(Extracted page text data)
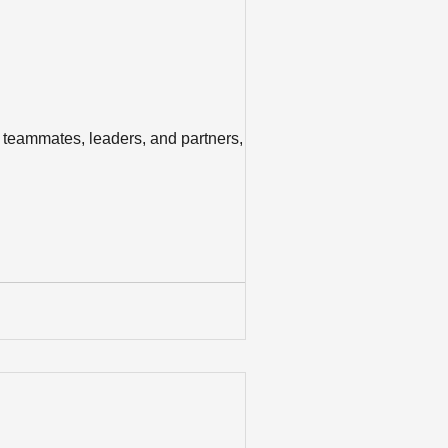
 teammates, leaders, and partners, we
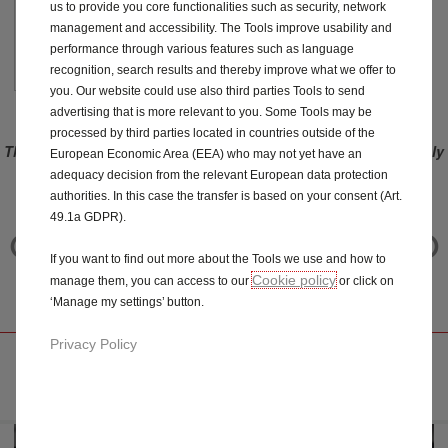
us to provide you core functionalities such as security, network
management and accessibility. The Tools improve usability and
£
34
.00
performance through various features such as language
/Year
recognition, search results and thereby improve what we offer to
you. Our website could use also third parties Tools to send
advertising that is more relevant to you. Some Tools may be
processed by third parties located in countries outside of the
This offer only applies to vehicles ordered before the 3rd of July
European Economic Area (EEA) who may not yet have an
2023. For vehicles ordered after 3rd of July 2023 (included),
adequacy decision from the relevant European data protection
please refer to Connect ONE and Connect PLUS offers.
authorities. In this case the transfer is based on your consent (Art.
49.1a GDPR).
CHATGPT INTEGRATED
If you want to find out more about the Tools we use and how to
IN YOUR VAUXHALL
Cookie policy
manage them, you can access to our
or click on
‘Manage my settings’ button.
Privacy Policy
DISCOVER SERVICE WITH CHATGPT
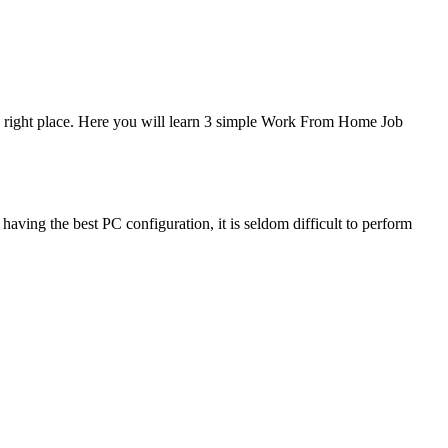
e right place. Here you will learn 3 simple Work From Home Job
aving the best PC configuration, it is seldom difficult to perform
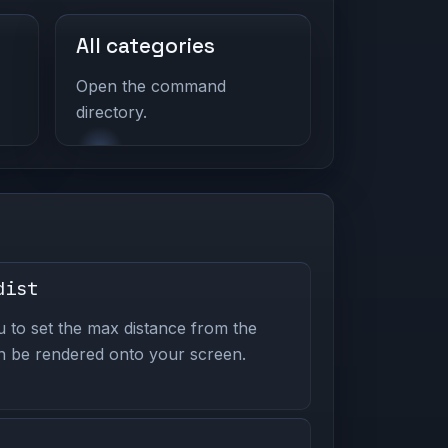
All categories
Open the command
directory.
dist
to set the max distance from the
n be rendered onto your screen.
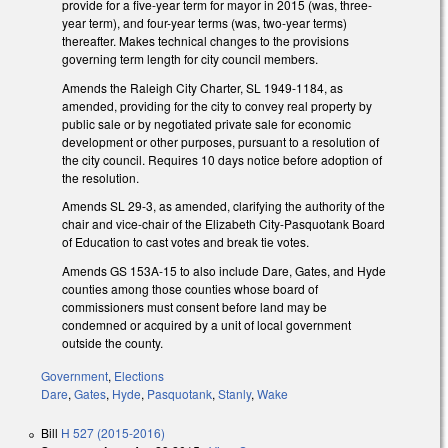
provide for a five-year term for mayor in 2015 (was, three-
year term), and four-year terms (was, two-year terms)
thereafter. Makes technical changes to the provisions
governing term length for city council members.
Amends the Raleigh City Charter, SL 1949-1184, as
amended, providing for the city to convey real property by
public sale or by negotiated private sale for economic
development or other purposes, pursuant to a resolution of
the city council. Requires 10 days notice before adoption of
the resolution.
Amends SL 29-3, as amended, clarifying the authority of the
chair and vice-chair of the Elizabeth City-Pasquotank Board
of Education to cast votes and break tie votes.
Amends GS 153A-15 to also include Dare, Gates, and Hyde
counties among those counties whose board of
commissioners must consent before land may be
condemned or acquired by a unit of local government
outside the county.
Government
,
Elections
Dare
,
Gates
,
Hyde
,
Pasquotank
,
Stanly
,
Wake
Bill
H 527 (2015-2016)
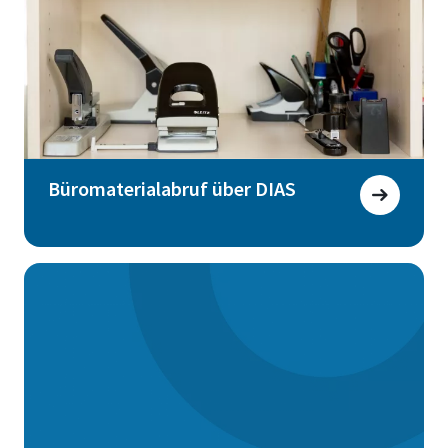
Büromaterialabruf über DIAS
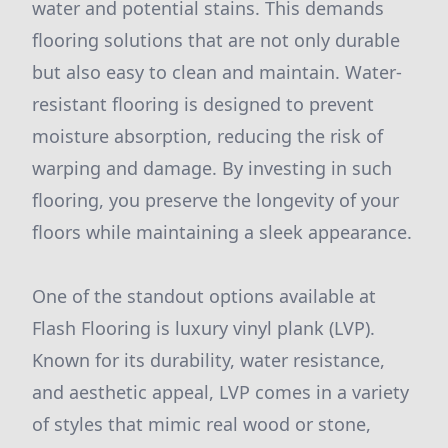
water and potential stains. This demands
flooring solutions that are not only durable
but also easy to clean and maintain. Water-
resistant flooring is designed to prevent
moisture absorption, reducing the risk of
warping and damage. By investing in such
flooring, you preserve the longevity of your
floors while maintaining a sleek appearance.
One of the standout options available at
Flash Flooring is luxury vinyl plank (LVP).
Known for its durability, water resistance,
and aesthetic appeal, LVP comes in a variety
of styles that mimic real wood or stone,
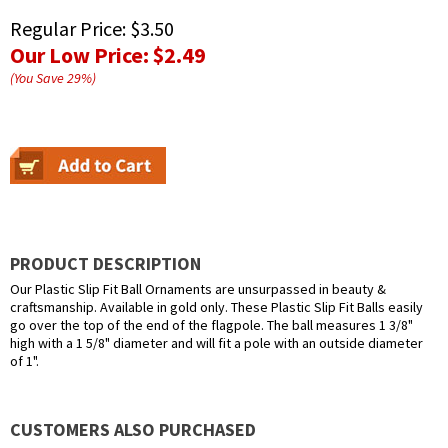
Regular Price:
$3.50
Our Low Price:
$2.49
(You Save
29
%
)
PRODUCT DESCRIPTION
Our Plastic Slip Fit Ball Ornaments are unsurpassed in beauty &
craftsmanship. Available in gold only. These Plastic Slip Fit Balls easily
go over the top of the end of the flagpole. The ball measures 1 3/8"
high with a 1 5/8" diameter and will fit a pole with an outside diameter
of 1".
CUSTOMERS ALSO PURCHASED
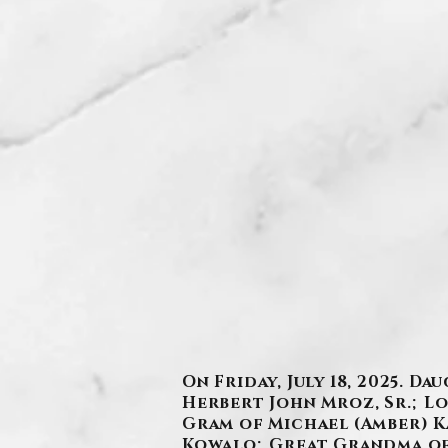
On Friday, July 18, 2025. 
Herbert John Mroz, Sr.; L
Gram of Michael (Amber) Kaz
Kowalo; Great Grandma of 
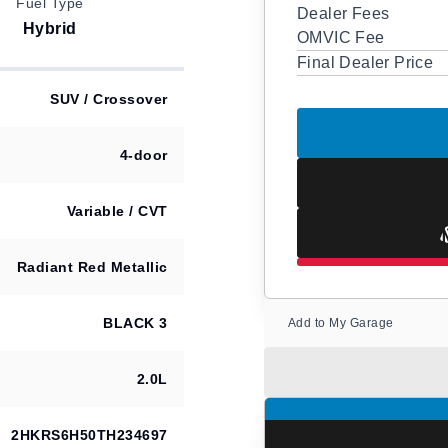
Fuel Type
Dealer Fees
Hybrid
OMVIC Fee
Final Dealer Price
SUV / Crossover
4-door
Variable / CVT
Radiant Red Metallic
BLACK 3
Add to My Garage
2.0L
2HKRS6H50TH234697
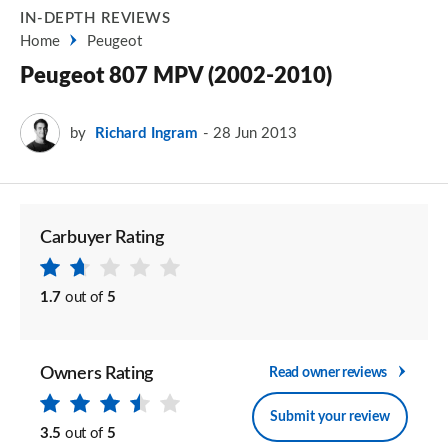
IN-DEPTH REVIEWS
Home
Peugeot
Peugeot 807 MPV (2002-2010)
by
Richard Ingram
28 Jun 2013
Carbuyer Rating
1.7
out of
5
Owners Rating
Read owner reviews
Submit your review
3.5
out of
5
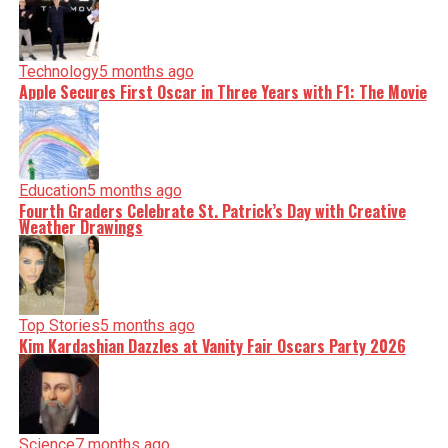
Technology
5 months ago
Apple Secures First Oscar in Three Years with F1: The Movie
Education
5 months ago
Fourth Graders Celebrate St. Patrick’s Day with Creative
Weather Drawings
Top Stories
5 months ago
Kim Kardashian Dazzles at Vanity Fair Oscars Party 2026
Science
7 months ago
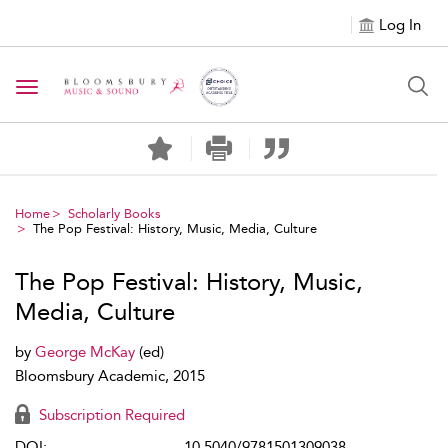
Log In
Toggle navigation
Home
Scholarly Books
The Pop Festival: History, Music, Media, Culture
The Pop Festival: History, Music,
Media, Culture
by
George McKay
(ed)
Bloomsbury Academic, 2015
Subscription Required
DOI:
10.5040/9781501309038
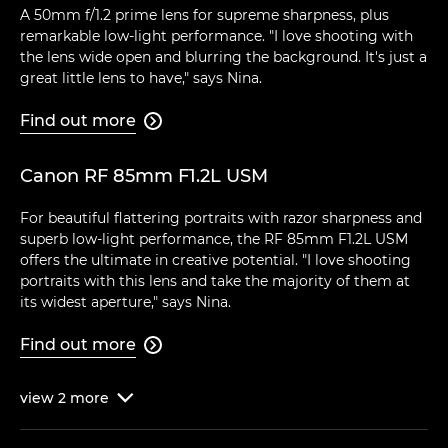
A 50mm f/1.2 prime lens for supreme sharpness, plus
remarkable low-light performance. "I love shooting with
the lens wide open and blurring the background. It's just a
great little lens to have," says Nina.
Find out more

Canon RF 85mm F1.2L USM
For beautiful flattering portraits with razor sharpness and
superb low-light performance, the RF 85mm F1.2L USM
offers the ultimate in creative potential. "I love shooting
portraits with this lens and take the majority of them at
its widest aperture," says Nina.
Find out more

view
2
more

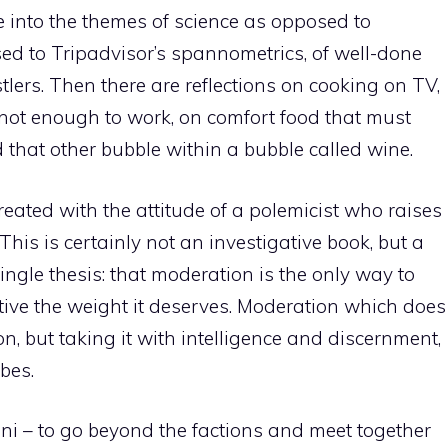
e into the themes of science as opposed to
d to Tripadvisor’s spannometrics, of well-done
ers. Then there are reflections on cooking on TV,
not enough to work, on comfort food that must
 that other bubble within a bubble called wine.
eated with the attitude of a polemicist who raises
is is certainly not an investigative book, but a
ingle thesis: that moderation is the only way to
ative the weight it deserves. Moderation which does
n, but taking it with intelligence and discernment,
bes.
i – to go beyond the factions and meet together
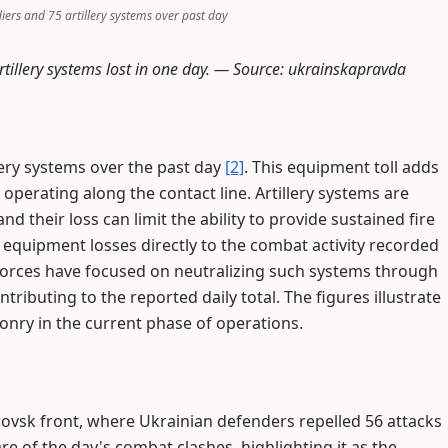
diers and 75 artillery systems over past day
tillery systems lost in one day. —
Source: ukrainskapravda
llery systems over the past day
[2]
. This equipment toll adds
operating along the contact line. Artillery systems are
d their loss can limit the ability to provide sustained fire
 equipment losses directly to the combat activity recorded
forces have focused on neutralizing such systems through
ributing to the reported daily total. The figures illustrate
onry in the current phase of operations.
ovsk front, where Ukrainian defenders repelled 56 attacks
re of the day's combat clashes, highlighting it as the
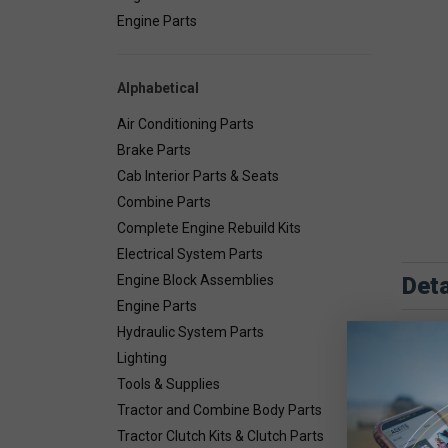
Engine Parts
Alphabetical
Air Conditioning Parts
Brake Parts
Cab Interior Parts & Seats
Combine Parts
Complete Engine Rebuild Kits
Electrical System Parts
Deta
Engine Block Assemblies
Engine Parts
Hydraulic System Parts
Lighting
Tools & Supplies
Tractor and Combine Body Parts
Tractor Clutch Kits & Clutch Parts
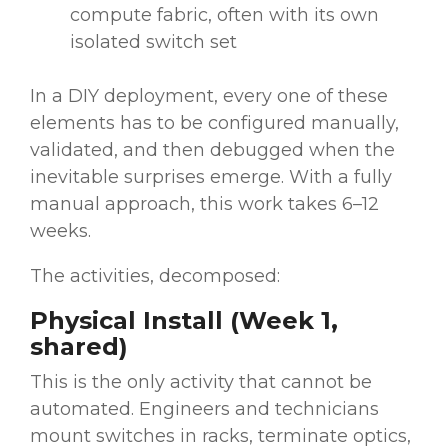
compute fabric, often with its own
isolated switch set
In a DIY deployment, every one of these
elements has to be configured manually,
validated, and then debugged when the
inevitable surprises emerge. With a fully
manual approach, this work takes 6–12
weeks.
The activities, decomposed:
Physical Install (Week 1,
shared)
This is the only activity that cannot be
automated. Engineers and technicians
mount switches in racks, terminate optics,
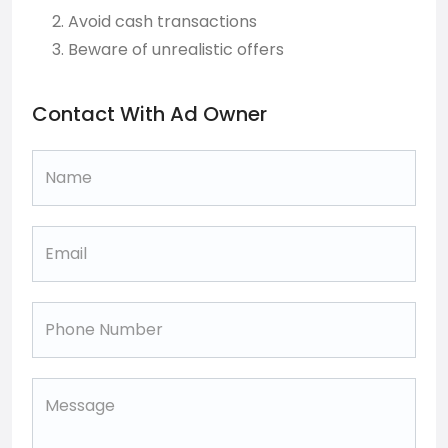
Avoid cash transactions
Beware of unrealistic offers
Contact With Ad Owner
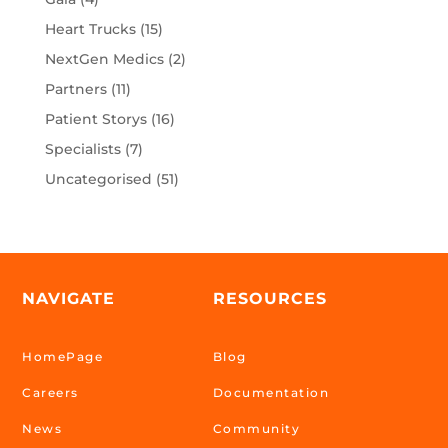
Heart Trucks
(15)
NextGen Medics
(2)
Partners
(11)
Patient Storys
(16)
Specialists
(7)
Uncategorised
(51)
NAVIGATE
RESOURCES
HomePage
Blog
Careers
Documentation
News
Community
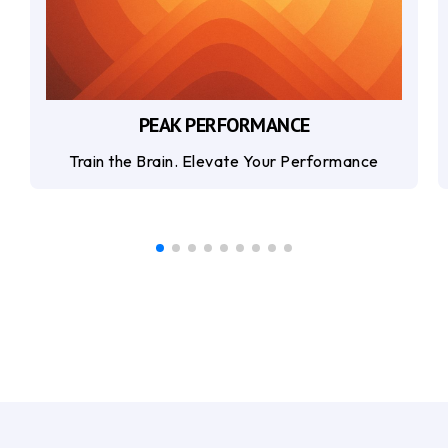
PEAK PERFORMANCE
Train the Brain. Elevate Your Performance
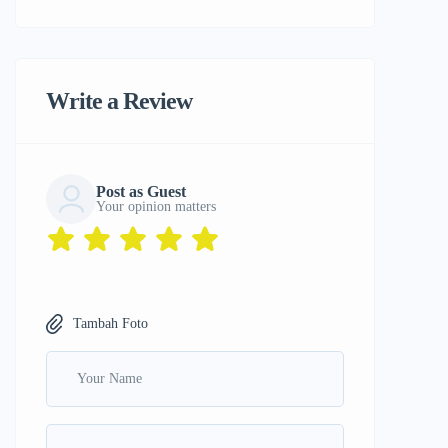
Write a Review
Post as Guest
Your opinion matters
Tambah Foto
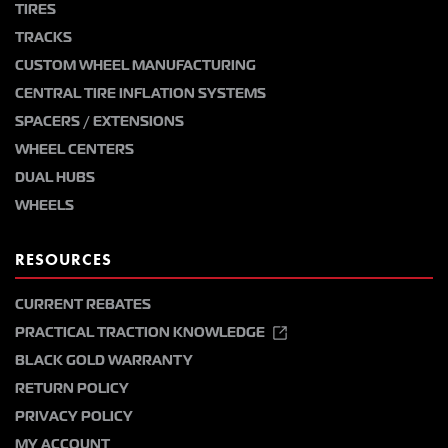
TIRES
TRACKS
CUSTOM WHEEL MANUFACTURING
CENTRAL TIRE INFLATION SYSTEMS
SPACERS / EXTENSIONS
WHEEL CENTERS
DUAL HUBS
WHEELS
RESOURCES
CURRENT REBATES
PRACTICAL TRACTION KNOWLEDGE
BLACK GOLD WARRANTY
RETURN POLICY
PRIVACY POLICY
MY ACCOUNT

### GOAL OF THE EXERCISE
Begin at the first line of the entries and end at the line containing "recognition, search results": write out each line exactly, skipping pictures.

### EXERCISE RESPONSE
 teammates, leaders, and partners, we
us to provide you core functionalities such as security, network
management and accessibility. The Tools improve usability and
£
34
.00
performance through various features such as language
/Year
recognition, search results and thereby improve what we offer to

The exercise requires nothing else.